髪の毛が黒くなる要因であるメラニンはチロシンという物質とチロシナーゼという酵素が元となり、メラノサイトの中で生成されます。

チロシンは毛細血管の中を移動してくるので、血流がいいとチロシンがメラノサイトに届きやすくなります。よって、血流がいいということはメラニンが生成されやすくなり、結果白髪になりにくくなるのです。

しかし、最近はパソコンやスマートフォンが普及し、画面をみている間は熱中することによって瞬きをしない人が増えてきています。すると、まつ毛や眉毛の血流がいいとは言えない状況になり、これらも白髪になってしまう恐れがあります。

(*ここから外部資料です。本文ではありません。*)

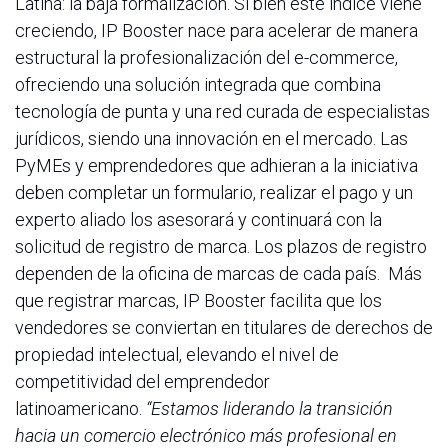
Latina: la baja formalización. Si bien este índice viene
creciendo, IP Booster nace para acelerar de manera
estructural la profesionalización del e-commerce,
ofreciendo una solución integrada que combina
tecnología de punta y una red curada de especialistas
jurídicos, siendo una innovación en el mercado. Las
PyMEs y emprendedores que adhieran a la iniciativa
deben completar un formulario, realizar el pago y un
experto aliado los asesorará y continuará con la
solicitud de registro de marca. Los plazos de registro
dependen de la oficina de marcas de cada país. Más
que registrar marcas, IP Booster facilita que los
vendedores se conviertan en titulares de derechos de
propiedad intelectual, elevando el nivel de
competitividad del emprendedor
latinoamericano.
“Estamos liderando la transición
hacia un comercio electrónico más profesional en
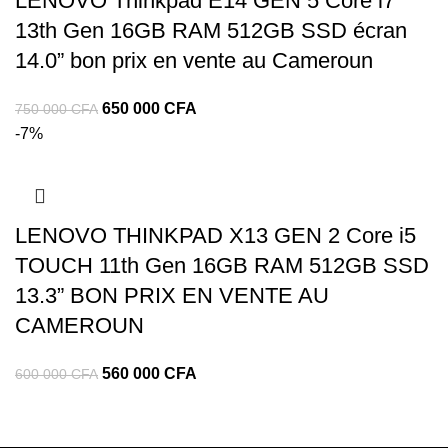
LENOVO Thinkpad E14 GEN 5 Core i7
13th Gen 16GB RAM 512GB SSD écran
14.0” bon prix en vente au Cameroun
650 000
CFA
750 000
CFA
-7%
LENOVO THINKPAD X13 GEN 2 Core i5
TOUCH 11th Gen 16GB RAM 512GB SSD
13.3” BON PRIX EN VENTE AU
CAMEROUN
560 000
CFA
600 000
CFA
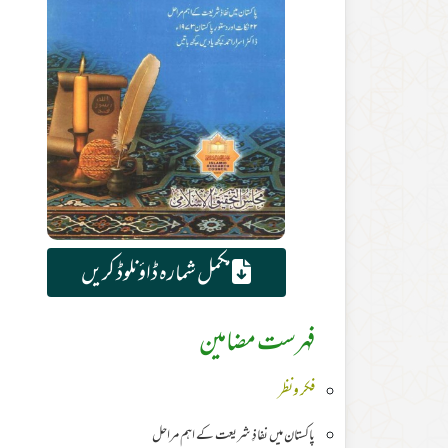
مکمل شمارہ ڈاؤنلوڈ کریں
فہرست مضامین
فکر ونظر
پاکستان میں نفاذِ شریعت کے اہم مراحل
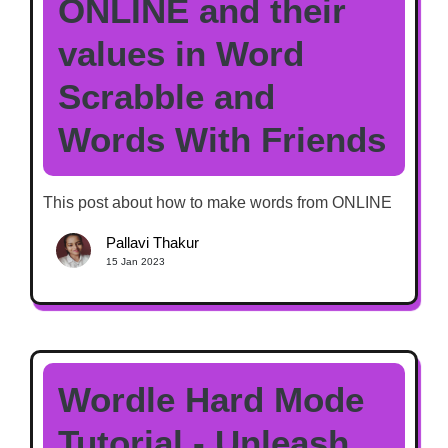
ONLINE and their
values in Word
Scrabble and
Words With Friends
This post about how to make words from ONLINE
Pallavi Thakur
15 Jan 2023
Wordle Hard Mode
Tutorial - Unleash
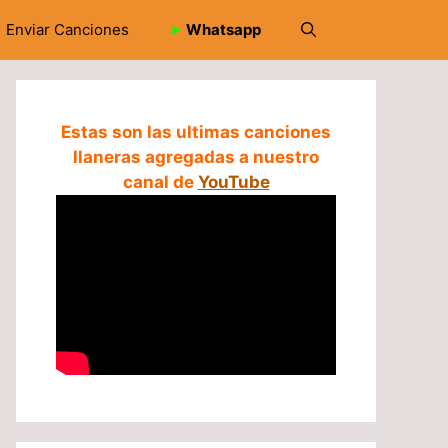
Enviar Canciones
➤
Whatsapp
Estas son las ultimas canciones
llaneras agregadas a nuestro
canal de
YouTube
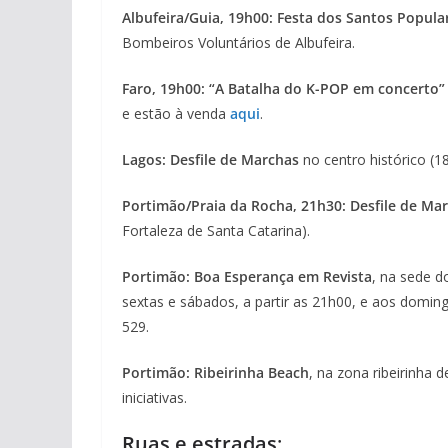
Albufeira/Guia, 19h00: Festa dos Santos Popula
Bombeiros Voluntários de Albufeira.
Faro, 19h00: “A Batalha do K-POP em concerto”
e estão à venda
aqui
.
Lagos: Desfile de Marchas
no centro histórico (1
Portimão/Praia da Rocha, 21h30: Desfile de Ma
Fortaleza de Santa Catarina).
Portimão: Boa Esperança em Revista
, na sede d
sextas e sábados, a partir as 21h00, e aos domin
529.
Portimão: Ribeirinha Beach
, na zona ribeirinha
iniciativas.
Ruas e estradas
:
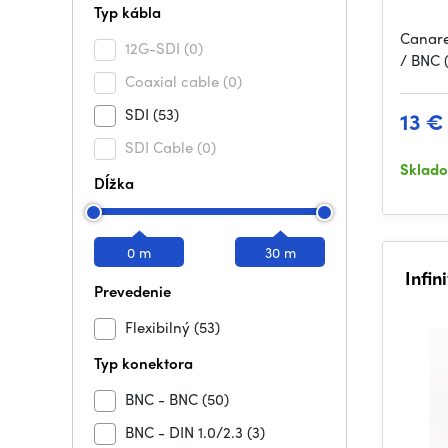
Typ kábla
Canare
12G-SDI
(0)
/ BNC 
Coaxial cable
(0)
SDI
(53)
13 €
SDI Cable
(0)
Sklad
Dĺžka
0 m
30 m
Infin
Prevedenie
Flexibilný
(53)
Typ konektora
BNC - BNC
(50)
BNC - DIN 1.0/2.3
(3)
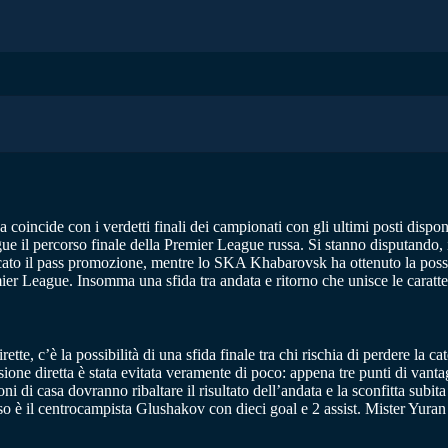
 coincide con i verdetti finali dei campionati con gli ultimi posti disponi
gue il percorso finale della Premier League russa. Si stanno disputando, 
o il pass promozione, mentre lo SKA Khabarovsk ha ottenuto la possibili
emier League. Insomma una sfida tra andata e ritorno che unisce le caratte
ette, c’è la possibilità di una sfida finale tra chi rischia di perdere la
sione diretta è stata evitata veramente di poco: appena tre punti di van
i di casa dovranno ribaltare il risultato dell’andata e la sconfitta subita
so è il centrocampista Glushakov con dieci goal e 2 assist. Mister Yuran 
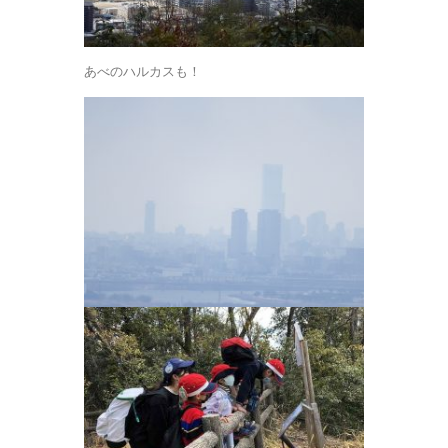
あべのハルカスも！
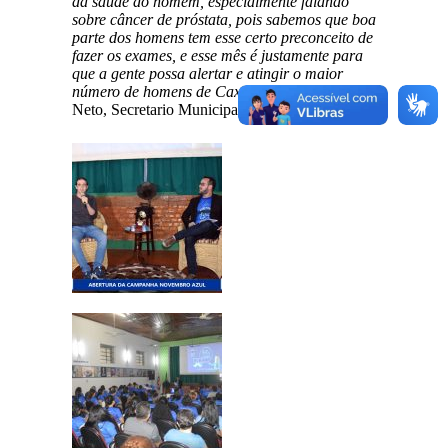
da saúde do homem, especialmente falando
sobre câncer de próstata, pois sabemos que boa
parte dos homens tem esse certo preconceito de
fazer os exames, e esse mês é justamente para
que a gente possa alertar e atingir o maior
número de homens de Caxias”,
frisa Zé Gentil
Neto, Secretario Municipal de Infraestrutura.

パソコンやスマートフォンを操作するときは意識的に瞬きをするようにしたり、できるだけ表情豊かにして、表情筋をうごかしてみたりしましょう。

まとめ

髪の毛は元々全部真っ白であり、メラニンによって色付けされていることがわかりました。原因は病気を除き、ほぼ規則正しい生活に戻すだけで改善されそうなものばかりです。白髪が生えてきてしまったら抜かずに生活を見直してみましょう。白髪の根本が黒くなってくることもあります。毛根から抜いてしまうと、せっかく黒色に戻る希望までも摘み取ってしまうことになるのです。